Na 3ª sinfonia, há uma peculiar “Introdução” que dura apenas um minuto. O bastante para expor a célula mater que expressará a “voz de Deus”, presente em todo o Poema. A seguir, o 1º movimento se inicia com brincadeira alegre e dançante rodopiando pelas cordas, contrapondo-se ao tom solene da abertura.
O caráter jocoso se desenrola até aparecerem os primeiros sinais de romantismo, esboçado em clamores insinuantes das cordas, na intenção de acolher a paixão como sentimento igualmente divino. Em seguida, o som dos metais volta a imprimir seriedade ao assunto, logo amaciado pelo novo tema que surge ritmado, concluindo o andamento com lirismo comovente.
Na parte seguinte (minuto 4º), surge um trecho ao sabor de “baile”, arrematado com o retorno da grave introdução, que esmaece conectando-se com a alegre brincadeira do início, agora enriquecida de outros naipes. Aos poucos, ouvem-se sinais que prenunciam a tragédia como parte da Existência.
De súbito, o desabrochar de flores, borboletas e outras miudezas bucólicas da manhã surgem delicadamente em estrofes que voltam a revelar a personalidade divina, intensa, sob a qual se estabelece o significado do Poema. Entremeado das nuances já descritas, o movimento se desenvolve, fazendo-as desfilar em vários planos e registros permitindo as ideias se abraçarem amigavelmente com notável unidade harmônica. Alternando ritmos em períodos curtos e mais extensos, vem nova alusão ao “baile” já citado.
Assim consolida-se a bem lapidada diversidade de frases que adornam a ideia do Divino, entre aparições da Voz anunciada pelos metais no tema da introdução. Estas citações se reelaboram num colorido encantador, trocando de roupagem sonora em trechos que se dão as mãos como na “dança” de Matisse.

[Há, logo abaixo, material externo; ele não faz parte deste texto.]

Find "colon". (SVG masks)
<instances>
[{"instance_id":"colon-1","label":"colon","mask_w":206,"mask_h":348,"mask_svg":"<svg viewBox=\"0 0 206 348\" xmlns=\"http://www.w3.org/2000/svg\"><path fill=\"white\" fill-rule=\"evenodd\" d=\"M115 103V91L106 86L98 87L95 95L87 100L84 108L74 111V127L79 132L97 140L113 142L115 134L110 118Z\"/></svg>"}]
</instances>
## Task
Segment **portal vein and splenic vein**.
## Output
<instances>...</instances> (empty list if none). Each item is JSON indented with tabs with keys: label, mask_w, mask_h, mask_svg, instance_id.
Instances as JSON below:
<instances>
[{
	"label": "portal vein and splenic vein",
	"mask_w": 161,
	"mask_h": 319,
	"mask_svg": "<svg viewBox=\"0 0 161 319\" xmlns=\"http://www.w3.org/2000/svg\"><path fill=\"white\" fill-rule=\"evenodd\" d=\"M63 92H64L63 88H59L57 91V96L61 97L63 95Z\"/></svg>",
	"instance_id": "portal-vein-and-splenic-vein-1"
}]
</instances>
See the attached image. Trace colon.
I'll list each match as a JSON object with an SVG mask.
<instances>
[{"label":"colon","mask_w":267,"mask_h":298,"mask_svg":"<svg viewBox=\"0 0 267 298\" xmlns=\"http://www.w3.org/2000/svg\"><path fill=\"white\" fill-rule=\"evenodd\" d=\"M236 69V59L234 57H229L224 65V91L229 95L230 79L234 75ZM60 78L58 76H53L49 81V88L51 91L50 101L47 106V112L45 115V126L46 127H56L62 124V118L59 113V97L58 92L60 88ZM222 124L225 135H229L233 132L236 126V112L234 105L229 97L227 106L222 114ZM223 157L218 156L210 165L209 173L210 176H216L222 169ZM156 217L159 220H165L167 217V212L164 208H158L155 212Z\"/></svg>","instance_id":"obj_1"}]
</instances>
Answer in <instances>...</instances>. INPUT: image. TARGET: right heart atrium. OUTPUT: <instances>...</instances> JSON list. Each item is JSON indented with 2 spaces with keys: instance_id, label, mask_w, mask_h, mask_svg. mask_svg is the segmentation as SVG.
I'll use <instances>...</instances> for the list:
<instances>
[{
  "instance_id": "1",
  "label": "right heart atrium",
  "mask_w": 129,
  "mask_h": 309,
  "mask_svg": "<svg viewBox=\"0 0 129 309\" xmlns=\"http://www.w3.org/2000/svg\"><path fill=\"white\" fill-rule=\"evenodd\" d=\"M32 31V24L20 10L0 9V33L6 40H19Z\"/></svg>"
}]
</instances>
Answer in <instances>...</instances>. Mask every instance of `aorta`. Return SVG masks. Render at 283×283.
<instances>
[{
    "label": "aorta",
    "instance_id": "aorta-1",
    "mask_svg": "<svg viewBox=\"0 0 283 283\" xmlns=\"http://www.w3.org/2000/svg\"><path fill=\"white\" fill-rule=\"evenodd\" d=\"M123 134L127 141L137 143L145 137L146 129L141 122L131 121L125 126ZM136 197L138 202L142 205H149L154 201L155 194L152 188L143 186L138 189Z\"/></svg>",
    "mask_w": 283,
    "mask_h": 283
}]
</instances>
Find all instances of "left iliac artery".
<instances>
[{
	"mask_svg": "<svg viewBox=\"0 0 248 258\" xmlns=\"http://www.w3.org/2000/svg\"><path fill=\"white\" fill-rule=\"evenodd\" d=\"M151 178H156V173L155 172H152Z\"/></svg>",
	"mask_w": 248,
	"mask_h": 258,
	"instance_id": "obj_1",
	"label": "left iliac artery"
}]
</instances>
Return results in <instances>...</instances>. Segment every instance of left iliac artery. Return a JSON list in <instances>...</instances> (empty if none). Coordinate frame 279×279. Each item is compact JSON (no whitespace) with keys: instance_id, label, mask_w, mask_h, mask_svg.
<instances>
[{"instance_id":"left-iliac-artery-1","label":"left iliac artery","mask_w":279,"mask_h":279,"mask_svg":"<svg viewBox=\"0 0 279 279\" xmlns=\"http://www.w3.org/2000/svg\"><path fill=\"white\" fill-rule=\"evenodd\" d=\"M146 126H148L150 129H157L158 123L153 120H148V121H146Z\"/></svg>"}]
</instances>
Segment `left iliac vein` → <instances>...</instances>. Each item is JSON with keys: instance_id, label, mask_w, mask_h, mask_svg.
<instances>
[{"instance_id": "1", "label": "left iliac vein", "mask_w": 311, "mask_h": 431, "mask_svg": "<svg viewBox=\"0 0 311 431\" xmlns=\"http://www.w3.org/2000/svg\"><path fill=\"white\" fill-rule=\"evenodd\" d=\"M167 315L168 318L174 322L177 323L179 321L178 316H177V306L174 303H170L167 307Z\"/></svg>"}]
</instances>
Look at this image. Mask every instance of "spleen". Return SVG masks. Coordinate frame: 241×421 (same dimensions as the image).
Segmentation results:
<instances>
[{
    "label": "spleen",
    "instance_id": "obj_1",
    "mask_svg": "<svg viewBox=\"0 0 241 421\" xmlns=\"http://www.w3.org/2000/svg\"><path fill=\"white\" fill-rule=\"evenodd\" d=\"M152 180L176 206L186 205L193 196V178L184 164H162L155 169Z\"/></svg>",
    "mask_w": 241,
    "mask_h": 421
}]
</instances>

E o fim do primeiro movimento já se anuncia em clima crepuscular, mesclado às sensações iniciais, renovando-se com a delicadeza das flautas e flautins que assobiam como passarinhos voejando por copas verdejantes. O epílogo deste movimento é muito bem marcado por ritmo galopante de fragmentos temáticos com toda a orquestra, concluídos com a mesma Voz solene dos trompetes que abrem a peça, que logo se evapora aveludada pelas harpas a concluir a parte que Scriabin intitulou como “Lutas trágicas e misteriosas”.
No segundo movimento, uma verdadeira prece é declamada. Confissões, introspecções, reflexões, íntimas e externas, emolduradas pela ternura do instante, são debulhadas até o êxtase central em que a angústia existencial das dúvidas, incertezas e sortilégios deblateram em crescente explosão preparada pelas harpas. O conjunto vai se fundindo aos arpejos que soam como filetes luminosos de conexão com os anjos. Há, porém, lampejos de resignação perante o destino, com olhar para as branduras da Fé. E a alma volta ao corpo confiante dos benefícios auferidos, fortalecida pela consolidação temática que se ampara em novas aparições da Voz.

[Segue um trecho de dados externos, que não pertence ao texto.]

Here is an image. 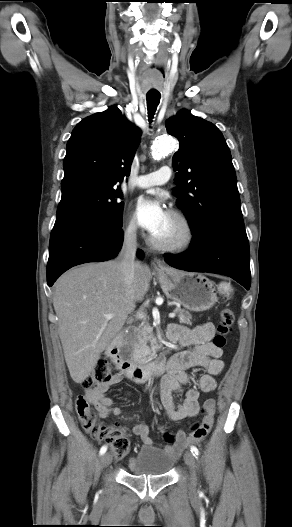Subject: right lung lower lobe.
Masks as SVG:
<instances>
[{"label":"right lung lower lobe","instance_id":"1","mask_svg":"<svg viewBox=\"0 0 292 527\" xmlns=\"http://www.w3.org/2000/svg\"><path fill=\"white\" fill-rule=\"evenodd\" d=\"M121 227L84 213L57 214L49 244L48 286L73 266L116 257L123 243ZM138 255L144 256L141 250Z\"/></svg>","mask_w":292,"mask_h":527}]
</instances>
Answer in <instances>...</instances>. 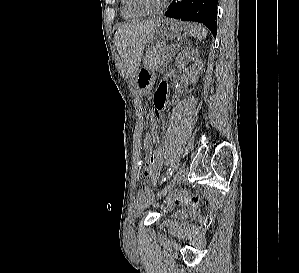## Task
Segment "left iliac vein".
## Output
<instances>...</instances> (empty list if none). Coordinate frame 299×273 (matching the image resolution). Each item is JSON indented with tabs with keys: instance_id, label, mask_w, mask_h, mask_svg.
<instances>
[{
	"instance_id": "4c4485c4",
	"label": "left iliac vein",
	"mask_w": 299,
	"mask_h": 273,
	"mask_svg": "<svg viewBox=\"0 0 299 273\" xmlns=\"http://www.w3.org/2000/svg\"><path fill=\"white\" fill-rule=\"evenodd\" d=\"M185 175V167L184 165H182L177 173L175 174V176L173 177V179L171 180L170 184L165 188L163 189V191L159 194V196L161 197L162 195H164L171 187H173L174 185H176L177 183H179L182 178L184 177Z\"/></svg>"
}]
</instances>
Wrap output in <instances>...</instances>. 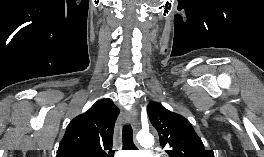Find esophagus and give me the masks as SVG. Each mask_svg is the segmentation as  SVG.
<instances>
[{"label":"esophagus","mask_w":264,"mask_h":157,"mask_svg":"<svg viewBox=\"0 0 264 157\" xmlns=\"http://www.w3.org/2000/svg\"><path fill=\"white\" fill-rule=\"evenodd\" d=\"M136 111L134 109L126 113V121L135 125L136 123Z\"/></svg>","instance_id":"34e87169"}]
</instances>
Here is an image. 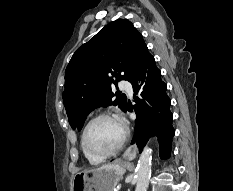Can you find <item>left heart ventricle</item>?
<instances>
[{
    "label": "left heart ventricle",
    "instance_id": "b2bd125f",
    "mask_svg": "<svg viewBox=\"0 0 233 191\" xmlns=\"http://www.w3.org/2000/svg\"><path fill=\"white\" fill-rule=\"evenodd\" d=\"M123 135L120 122L111 119H100L94 122L87 133V145L95 153H104L112 149Z\"/></svg>",
    "mask_w": 233,
    "mask_h": 191
}]
</instances>
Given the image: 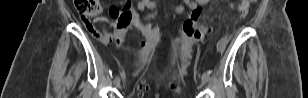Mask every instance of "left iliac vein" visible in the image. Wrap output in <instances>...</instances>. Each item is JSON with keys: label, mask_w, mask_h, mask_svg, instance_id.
Segmentation results:
<instances>
[{"label": "left iliac vein", "mask_w": 308, "mask_h": 98, "mask_svg": "<svg viewBox=\"0 0 308 98\" xmlns=\"http://www.w3.org/2000/svg\"><path fill=\"white\" fill-rule=\"evenodd\" d=\"M207 82H208L207 78H206L205 76H203V77H202V83L205 84V83H207Z\"/></svg>", "instance_id": "left-iliac-vein-1"}]
</instances>
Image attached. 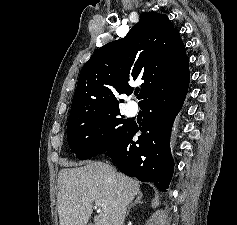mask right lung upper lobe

Esta “voz” tem uma elevada significância em toda a obra, mas se evidencia com mais ênfase no último movimento, que começa bucólico e dançante, e logo se exibe nos trompetes. Ela soa durante todo o Poema, mas agora é frequente e expressa nitidamente na pequena frase composta por “um sol e três mis bemóis”. É a célular mater que, como foi dito, simbolizaria a voz de Deus e diz claramente: “Confie em mim!” (sol - mi♭- mi♭ - mi♭).
A concepção desta parte final é burilada nos mesmos moldes de toda sinfonia. Riqueza de cores, timbres, ritmos, cavalgadas, bailes, gorjeios primaveris, tudo recitado em temas e subtemas que, embora diversificados, se estruturam em uma admirável atmosfera poética, única e coesa na firme intenção: retratar a sublimidade do Divino.

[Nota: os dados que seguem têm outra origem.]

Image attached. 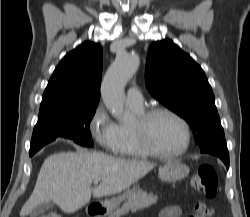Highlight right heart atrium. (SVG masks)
<instances>
[{
    "mask_svg": "<svg viewBox=\"0 0 250 217\" xmlns=\"http://www.w3.org/2000/svg\"><path fill=\"white\" fill-rule=\"evenodd\" d=\"M88 130L93 140L104 150L115 152L118 145V125L109 116L102 104L93 110Z\"/></svg>",
    "mask_w": 250,
    "mask_h": 217,
    "instance_id": "1",
    "label": "right heart atrium"
}]
</instances>
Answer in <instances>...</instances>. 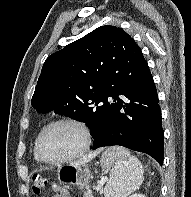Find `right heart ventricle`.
I'll list each match as a JSON object with an SVG mask.
<instances>
[{"mask_svg":"<svg viewBox=\"0 0 191 197\" xmlns=\"http://www.w3.org/2000/svg\"><path fill=\"white\" fill-rule=\"evenodd\" d=\"M34 158H35V160H36L37 162H39V160L36 158V156H34Z\"/></svg>","mask_w":191,"mask_h":197,"instance_id":"obj_1","label":"right heart ventricle"}]
</instances>
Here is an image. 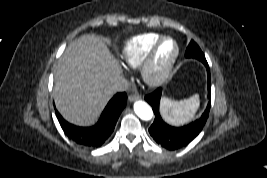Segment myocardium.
<instances>
[{"instance_id":"myocardium-1","label":"myocardium","mask_w":267,"mask_h":178,"mask_svg":"<svg viewBox=\"0 0 267 178\" xmlns=\"http://www.w3.org/2000/svg\"><path fill=\"white\" fill-rule=\"evenodd\" d=\"M170 40L175 45V52L170 61L158 72L153 70V65L157 56V53L161 45ZM180 45L179 43L171 36L161 37L151 48L145 59L140 65V73L143 81L150 87H158L162 85L170 77L179 57H180Z\"/></svg>"}]
</instances>
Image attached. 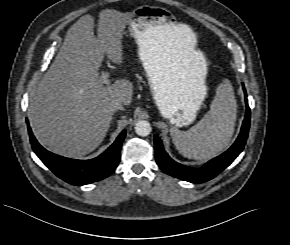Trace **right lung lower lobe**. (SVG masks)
<instances>
[{
    "instance_id": "1",
    "label": "right lung lower lobe",
    "mask_w": 290,
    "mask_h": 245,
    "mask_svg": "<svg viewBox=\"0 0 290 245\" xmlns=\"http://www.w3.org/2000/svg\"><path fill=\"white\" fill-rule=\"evenodd\" d=\"M28 131L36 155L56 176L73 185L97 182L111 175L118 166L121 145L126 135L124 130L104 153L94 159L75 160L47 151L38 143L29 125Z\"/></svg>"
}]
</instances>
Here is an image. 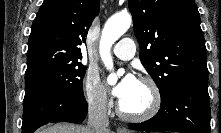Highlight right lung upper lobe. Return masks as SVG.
I'll return each instance as SVG.
<instances>
[{"mask_svg": "<svg viewBox=\"0 0 221 133\" xmlns=\"http://www.w3.org/2000/svg\"><path fill=\"white\" fill-rule=\"evenodd\" d=\"M99 6V0H44L32 24L25 75L78 62Z\"/></svg>", "mask_w": 221, "mask_h": 133, "instance_id": "obj_1", "label": "right lung upper lobe"}]
</instances>
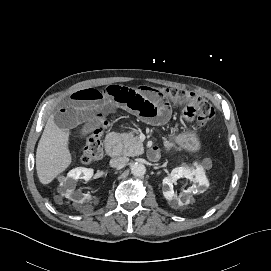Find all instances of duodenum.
<instances>
[{"label":"duodenum","instance_id":"duodenum-1","mask_svg":"<svg viewBox=\"0 0 271 271\" xmlns=\"http://www.w3.org/2000/svg\"><path fill=\"white\" fill-rule=\"evenodd\" d=\"M105 148L107 154L112 158H116L120 155L121 145L118 133L112 132L107 135L105 139Z\"/></svg>","mask_w":271,"mask_h":271}]
</instances>
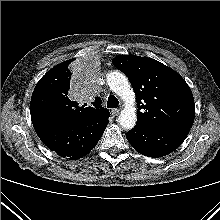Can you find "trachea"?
Segmentation results:
<instances>
[{
  "label": "trachea",
  "instance_id": "obj_1",
  "mask_svg": "<svg viewBox=\"0 0 220 220\" xmlns=\"http://www.w3.org/2000/svg\"><path fill=\"white\" fill-rule=\"evenodd\" d=\"M119 106L118 99L114 95H110L107 100L108 108H117Z\"/></svg>",
  "mask_w": 220,
  "mask_h": 220
}]
</instances>
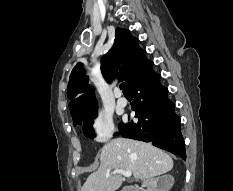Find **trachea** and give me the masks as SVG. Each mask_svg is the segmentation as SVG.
<instances>
[{
  "label": "trachea",
  "instance_id": "obj_1",
  "mask_svg": "<svg viewBox=\"0 0 233 191\" xmlns=\"http://www.w3.org/2000/svg\"><path fill=\"white\" fill-rule=\"evenodd\" d=\"M120 89L123 90V93H124V94H125V93H129V91H128V89H127L125 83H121V84H120Z\"/></svg>",
  "mask_w": 233,
  "mask_h": 191
}]
</instances>
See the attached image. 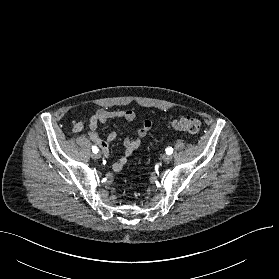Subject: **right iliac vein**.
<instances>
[{"instance_id": "1", "label": "right iliac vein", "mask_w": 279, "mask_h": 279, "mask_svg": "<svg viewBox=\"0 0 279 279\" xmlns=\"http://www.w3.org/2000/svg\"><path fill=\"white\" fill-rule=\"evenodd\" d=\"M92 157H93L94 159H100V158H101V154H100V153H94V154L92 155Z\"/></svg>"}]
</instances>
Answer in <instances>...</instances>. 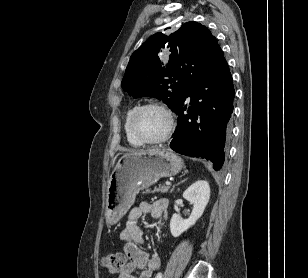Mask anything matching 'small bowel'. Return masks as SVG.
<instances>
[{
	"instance_id": "small-bowel-1",
	"label": "small bowel",
	"mask_w": 308,
	"mask_h": 278,
	"mask_svg": "<svg viewBox=\"0 0 308 278\" xmlns=\"http://www.w3.org/2000/svg\"><path fill=\"white\" fill-rule=\"evenodd\" d=\"M167 210L168 201L158 199L154 202H142L129 211L126 226L120 233V240L124 244L123 250L129 261L119 278H151L153 272L159 269L161 265L159 253L157 251L147 253L138 246L144 242L143 231L138 221L142 215L147 214L159 221L167 217ZM137 270H140L138 276L134 275Z\"/></svg>"
}]
</instances>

Nos três últimos minutos, a extraordinária composição assume grandiosidade espetacular. Concentra maciçamente a essência da linguagem pretendida ao juntar todas as forças da expressão musical na triunfal e extasiante exposição do tema conclusivo.
Unindo-se à introdução, a Voz clama, antes do último acorde, e se eterniza divinamente: “Confie em mim!”